:: WHAT YOU WILL DO ::
Reproduce exactly, and only, the lines below from the one containing "Végezetül pedig, hogy" through the one containing "réparation, et enfin".

:: Dataset entries ::

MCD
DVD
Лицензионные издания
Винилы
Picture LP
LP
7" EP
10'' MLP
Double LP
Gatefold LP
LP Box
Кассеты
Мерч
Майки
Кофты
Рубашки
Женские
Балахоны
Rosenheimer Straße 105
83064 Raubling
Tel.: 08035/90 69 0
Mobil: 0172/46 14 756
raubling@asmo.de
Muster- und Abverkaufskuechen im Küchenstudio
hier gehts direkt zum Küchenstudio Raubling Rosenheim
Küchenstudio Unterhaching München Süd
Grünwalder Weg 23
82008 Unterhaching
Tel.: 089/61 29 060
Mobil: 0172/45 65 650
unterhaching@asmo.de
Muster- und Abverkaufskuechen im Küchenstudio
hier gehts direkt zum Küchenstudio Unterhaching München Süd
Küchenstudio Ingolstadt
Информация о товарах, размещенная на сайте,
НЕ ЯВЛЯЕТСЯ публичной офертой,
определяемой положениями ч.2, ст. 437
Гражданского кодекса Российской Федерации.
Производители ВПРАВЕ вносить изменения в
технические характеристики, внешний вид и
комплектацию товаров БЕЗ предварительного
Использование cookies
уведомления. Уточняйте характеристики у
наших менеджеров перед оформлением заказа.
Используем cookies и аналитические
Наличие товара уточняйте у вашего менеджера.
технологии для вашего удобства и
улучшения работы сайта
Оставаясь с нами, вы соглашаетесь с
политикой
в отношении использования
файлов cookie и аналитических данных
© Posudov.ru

--

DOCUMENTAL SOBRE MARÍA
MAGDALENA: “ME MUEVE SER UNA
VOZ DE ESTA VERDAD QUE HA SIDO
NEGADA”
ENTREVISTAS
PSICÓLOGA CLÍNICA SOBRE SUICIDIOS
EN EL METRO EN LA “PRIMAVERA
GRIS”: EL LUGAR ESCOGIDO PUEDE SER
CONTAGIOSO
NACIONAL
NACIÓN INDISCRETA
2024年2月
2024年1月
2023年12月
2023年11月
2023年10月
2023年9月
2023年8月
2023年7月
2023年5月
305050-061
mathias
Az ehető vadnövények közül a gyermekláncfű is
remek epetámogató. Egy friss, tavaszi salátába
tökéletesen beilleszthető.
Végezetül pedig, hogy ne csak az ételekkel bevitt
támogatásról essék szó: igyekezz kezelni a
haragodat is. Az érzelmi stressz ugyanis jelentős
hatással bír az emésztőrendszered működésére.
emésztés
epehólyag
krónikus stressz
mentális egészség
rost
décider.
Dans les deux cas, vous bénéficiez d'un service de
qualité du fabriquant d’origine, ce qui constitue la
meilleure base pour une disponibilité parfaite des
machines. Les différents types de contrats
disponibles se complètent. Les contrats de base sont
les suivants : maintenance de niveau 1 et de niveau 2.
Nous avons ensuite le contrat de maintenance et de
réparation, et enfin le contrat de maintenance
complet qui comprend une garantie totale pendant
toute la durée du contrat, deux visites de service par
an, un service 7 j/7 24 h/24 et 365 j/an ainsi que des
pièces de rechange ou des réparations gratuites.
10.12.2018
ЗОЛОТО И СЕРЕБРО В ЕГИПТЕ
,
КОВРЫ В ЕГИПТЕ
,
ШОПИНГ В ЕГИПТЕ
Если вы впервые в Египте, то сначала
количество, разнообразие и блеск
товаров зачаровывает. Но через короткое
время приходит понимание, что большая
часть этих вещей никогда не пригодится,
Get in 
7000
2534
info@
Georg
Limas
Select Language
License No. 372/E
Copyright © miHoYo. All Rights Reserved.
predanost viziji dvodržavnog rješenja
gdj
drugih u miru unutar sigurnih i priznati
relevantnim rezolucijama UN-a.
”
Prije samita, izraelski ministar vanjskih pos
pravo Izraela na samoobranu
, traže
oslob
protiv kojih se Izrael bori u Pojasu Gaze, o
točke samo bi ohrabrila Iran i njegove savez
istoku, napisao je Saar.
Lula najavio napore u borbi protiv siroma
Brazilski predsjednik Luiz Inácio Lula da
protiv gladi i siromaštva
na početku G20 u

:: RESULT BELOW ::
Végezetül pedig, hogy ne csak az ételekkel bevitt
támogatásról essék szó: igyekezz kezelni a
haragodat is. Az érzelmi stressz ugyanis jelentős
hatással bír az emésztőrendszered működésére.
emésztés
epehólyag
krónikus stressz
mentális egészség
rost
décider.
Dans les deux cas, vous bénéficiez d'un service de
qualité du fabriquant d’origine, ce qui constitue la
meilleure base pour une disponibilité parfaite des
machines. Les différents types de contrats
disponibles se complètent. Les contrats de base sont
les suivants : maintenance de niveau 1 et de niveau 2.
Nous avons ensuite le contrat de maintenance et de
réparation, et enfin le contrat de maintenance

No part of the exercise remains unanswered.